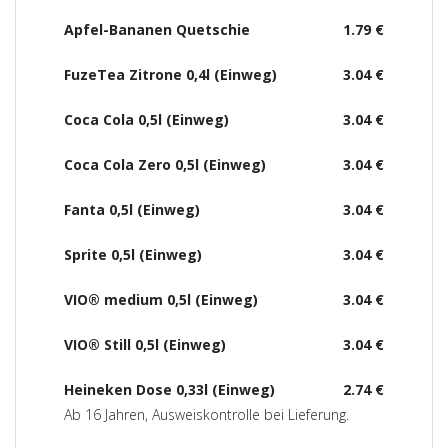
Apfel-Bananen Quetschie
1.79 €
FuzeTea Zitrone 0,4l (Einweg)
3.04 €
Coca Cola 0,5l (Einweg)
3.04 €
Coca Cola Zero 0,5l (Einweg)
3.04 €
Fanta 0,5l (Einweg)
3.04 €
Sprite 0,5l (Einweg)
3.04 €
VIO® medium 0,5l (Einweg)
3.04 €
VIO® Still 0,5l (Einweg)
3.04 €
Heineken Dose 0,33l (Einweg)
2.74 €
Ab 16 Jahren, Ausweiskontrolle bei Lieferung.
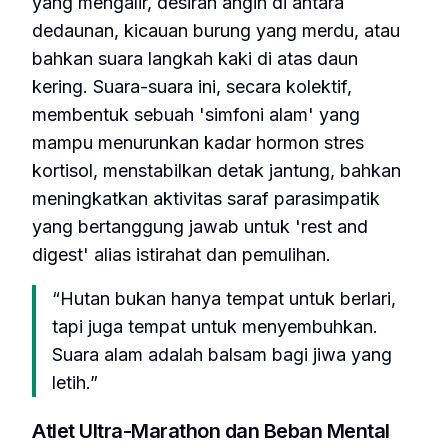
yang mengalir, desiran angin di antara
dedaunan, kicauan burung yang merdu, atau
bahkan suara langkah kaki di atas daun
kering. Suara-suara ini, secara kolektif,
membentuk sebuah 'simfoni alam' yang
mampu menurunkan kadar hormon stres
kortisol, menstabilkan detak jantung, bahkan
meningkatkan aktivitas saraf parasimpatik
yang bertanggung jawab untuk 'rest and
digest' alias istirahat dan pemulihan.
“Hutan bukan hanya tempat untuk berlari,
tapi juga tempat untuk menyembuhkan.
Suara alam adalah balsam bagi jiwa yang
letih.”
Atlet Ultra-Marathon dan Beban Mental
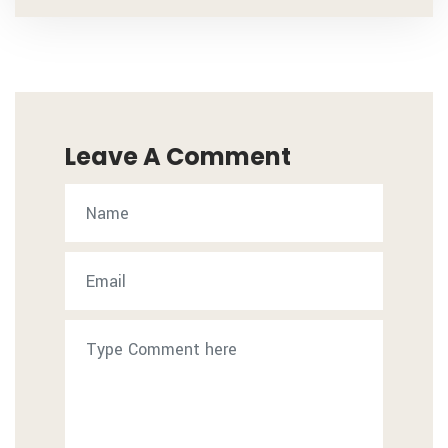
Leave A Comment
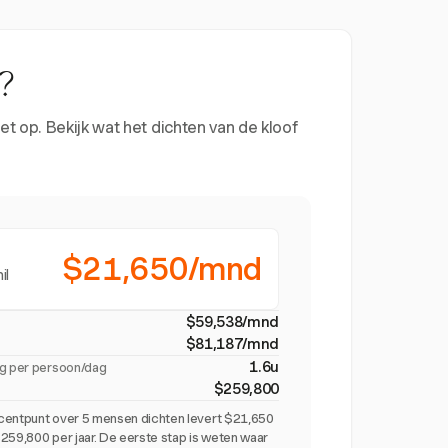
?
t op. Bekijk wat het dichten van de kloof
$21,650/mnd
il
$59,538/mnd
$81,187/mnd
1.6u
ig per persoon/dag
$259,800
centpunt over 5 mensen dichten levert $21,650
259,800 per jaar. De eerste stap is weten waar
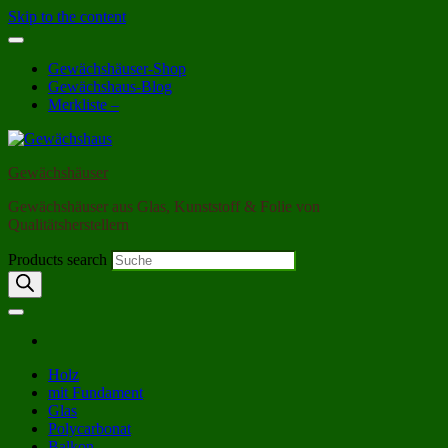
Skip to the content
Gewächshäuser-Shop
Gewächshaus-Blog
Merkliste –
Gewächshäuser
Gewächshäuser aus Glas, Kunststoff & Folie von
Qualitätsherstellern
Products search
Holz
mit Fundament
Glas
Polycarbonat
Balkon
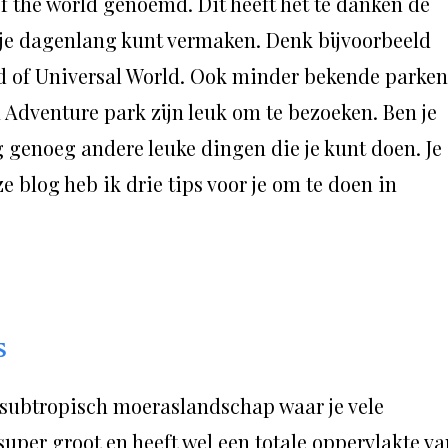
f the world genoemd. Dit heeft het te danken de
e je dagenlang kunt vermaken. Denk bijvoorbeeld
 of Universal World. Ook minder bekende parken
 Adventure park zijn leuk om te bezoeken. Ben je
g genoeg andere leuke dingen die je kunt doen. Je
eze blog heb ik drie tips voor je om te doen in
s
 subtropisch moeraslandschap waar je vele
 super groot en heeft wel een totale oppervlakte v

**********

Tell how many lines in the records above carry the word "doen". Only the number should appear in the reply.

2